───── Excerpted records
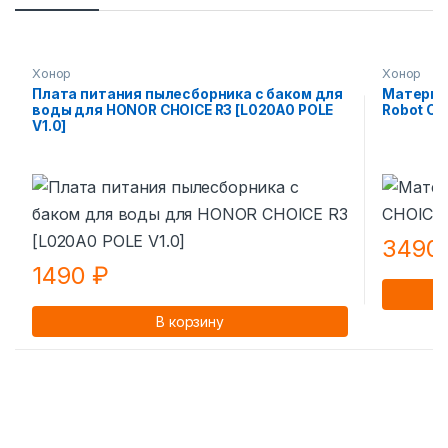
Хонор
Хонор
Плата питания пылесборника с баком для
Материн
воды для HONOR CHOICE R3 [L020A0 POLE
Robot Cle
V1.0]
3490
1490
₽
В корзину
──────────
> Instructions for the task:
Every line above should be output exactly, except for the pictures.

> Task answer:
Хонор
Хонор
Плата питания пылесборника с баком для
Материн
воды для HONOR CHOICE R3 [L020A0 POLE
Robot Cle
V1.0]
3490
1490
₽
В корзину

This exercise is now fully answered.